Cultural capital


In a field of sociology, cultural capital comprises the social assets of a grown-up education, intellect, sort of speech, category of dress, etc. that promote social mobility in a stratified society. Cultural capital functions as a social relation within an economy of practices i.e. system of exchange, & includes the accumulated cultural knowledge that confers social status in addition to power; thus cultural capital comprises the the tangible substance that goes into the makeup of a physical object and symbolic goods, without distinction, that society considers rare and worth seeking. There are three types of cultural capital: i embodied capital, ii objectified capital, and iii institutionalised capital.

Pierre Bourdieu and Jean-Claude Passeron coined and defined the term cultural capital in the essay "Cultural Reproduction and Social Reproduction" 1977. Bourdieu then developed the concept in the essay "The Forms of Capital" 1985 and in the book The State Nobility: Élite Schools in the Field of Power 1996 to explain that the education cognition and intellectual skills of a adult provides social mobility in achieving a higher social status in society.

Criticism


Criticisms of Bourdieu's concept create been delivered on numerous grounds, including a lack of conceptual clarity. Perhaps due to this lack of clarity, researchers earn operationalised the concept in diverse ways, and have varied in their conclusions. While some researchers may be criticised for using measures of cultural capital which focus only onaspects of 'highbrow' culture, this is a criticism which could also be leveled at Bourdieu's own work. Several studies have attempted to vary the measurement of cultural capital in structure to analyse which aspects of middle-class culture actually have benefit in the education system.

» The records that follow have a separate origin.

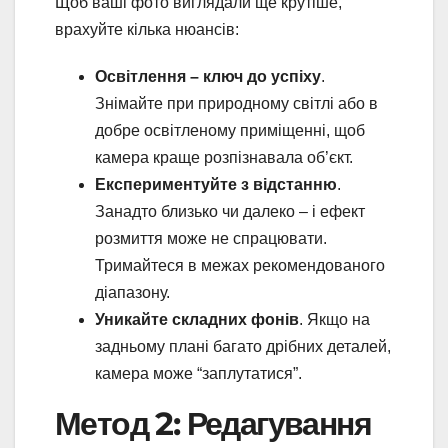
Щоб ваші фото виглядали ще крутіше,
врахуйте кілька нюансів:
Освітлення – ключ до успіху
.
Знімайте при природному світлі або в
добре освітленому приміщенні, щоб
камера краще розпізнавала об’єкт.
Експериментуйте з відстанню
.
Занадто близько чи далеко – і ефект
розмиття може не спрацювати.
Тримайтеся в межах рекомендованого
діапазону.
Уникайте складних фонів
. Якщо на
задньому плані багато дрібних деталей,
камера може “заплутатися”.
Метод 2: Редагування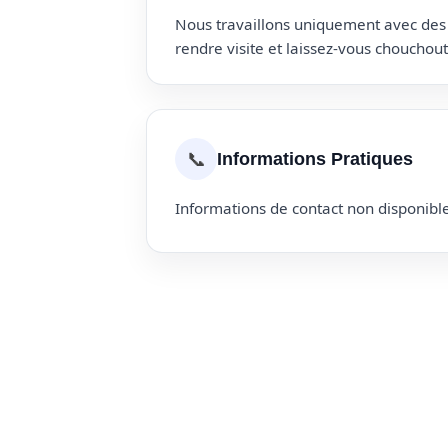
Nous travaillons uniquement avec des p
rendre visite et laissez-vous choucho
📞
Informations Pratiques
Informations de contact non disponible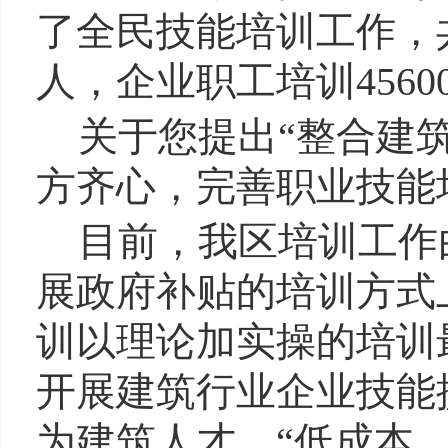
了全民技能培训工作，共
人，企业职工培训456
关于您提出“整合建
方齐心，完善职业技能
目前，我区培训工作
展政府补贴的培训方式
训以理论加实操的培训
开展建筑行业企业技能
为建筑人才，“低成本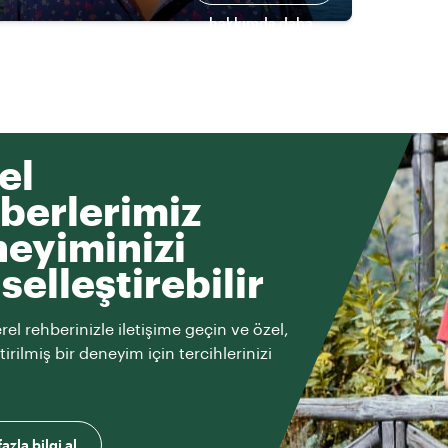
hakkımda daha
fazlası
el
berlerimiz
eyiminizi
iselleştirebilir
rel rehberinizle iletişime geçin ve özel,
ştirilmiş bir deneyim için tercihlerinizi
azla bilgi al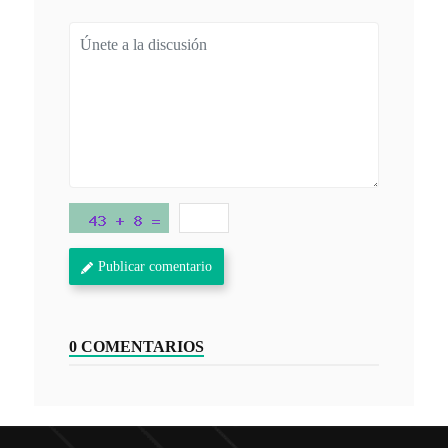
Publicar comentario
0 COMENTARIOS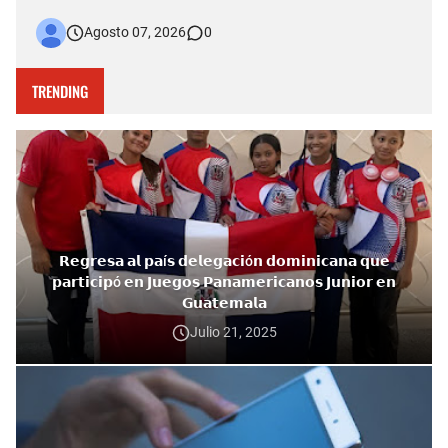
fallecimiento ocurrido la tarde del jueves en el puente Duarte
Agosto 07, 2026
0
quedó captado en videos que posteriormente fueron
difundidos en redes sociales. Más allá del hecho que est…
TRENDING
𝗥𝗲𝗴𝗿𝗲𝘀𝗮 𝗮𝗹 𝗽𝗮í𝘀 𝗱𝗲𝗹𝗲𝗴𝗮𝗰𝗶ó𝗻 𝗱𝗼𝗺𝗶𝗻𝗶𝗰𝗮𝗻𝗮 𝗾𝘂𝗲
𝗽𝗮𝗿𝘁𝗶𝗰𝗶𝗽ó 𝗲𝗻 𝗝𝘂𝗲𝗴𝗼𝘀 𝗣𝗮𝗻𝗮𝗺𝗲𝗿𝗶𝗰𝗮𝗻𝗼𝘀 𝗝𝘂𝗻𝗶𝗼𝗿 𝗲𝗻
𝗚𝘂𝗮𝘁𝗲𝗺𝗮𝗹𝗮
Julio 21, 2025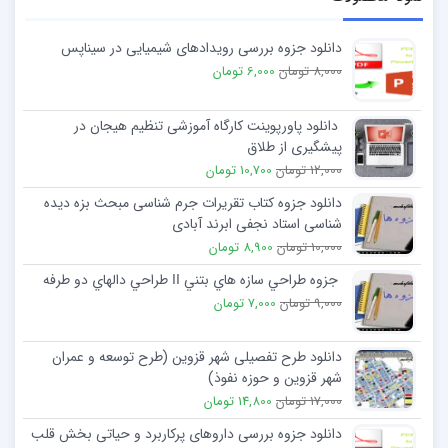
دانلود جزوه بررسی رویدادهای شیمیایی در سیناپس
8,000 تومان
6,000 تومان
دانلود پاورپوینت کارگاه آموزشی تنظیم هیجان در
پیشگیری از طلاق
12,000 تومان
10,700 تومان
دانلود جزوه کتاب تقریرات جرم شناسی مبحث بزه دیده
شناسی استاد نجفی ابرند آبادی
10,000 تومان
8,900 تومان
جزوه طراحي سازه هاي بتني ІІ طراحي دالهاي دو طرفه
9,000 تومان
7,000 تومان
دانلود طرح تفصیلی شهر قزوین (طرح توسعه و عمران
شهر قزوین و حوزه نفوذ)
17,000 تومان
14,800 تومان
دانلود جزوه بررسی داروهای پرکاربرد و حیاتی بخش قلب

It has been claimed that Bourdieu's theory, and in particular his theory of habitus, is entirely deterministic, leaving no place for individual agency or even individual consciousness. However, Bourdieu never claimed to have done so entirely, but defined a new approach; that is, Bourdieu's work attempts to reconcile the paradoxical dichotomy of configuration and agency.

Some scholars such(a) as John Goldthorpe dismiss Bourdieu's approach:

Bourdieu's conception of the transmission of cultural capital as a key process in social reproduction is simply wrong. And the more detailed findings of the research, as intended above, could then have been taken as helping to explain just why it is for wrong. That is, because differing classes conditions do non dispense rise to such(a) distinctive and abiding forms of habitus as Bourdieu would suppose; because even within more disadvantaged classes, with little access to high culture, values favouring education may still prevail and perhaps some applicable cultural resources exist; and because, therefore, schools and other educational institutions can function as important agencies of re-socialisation – that is, can non only underwrite but also in various respects complement, compensate for or indeed counter family influences in the instituting and transmission of "cultural capital", and not just in the case of Wunderkinder but in fact on a mass scale.

Bourdieu has also been criticised for his lack of consideration of gender. Kanter in Robinson & Garnier 1986 points out the lack of interest in gender inequalities in the labour market in Bourdieu's work. However, Bourdieu addressed the topic of gender head-on in his 2001 book Masculine Domination, in which he states on the number one page of the prelude that he considers masculine domination to be a prime example of symbolic violence.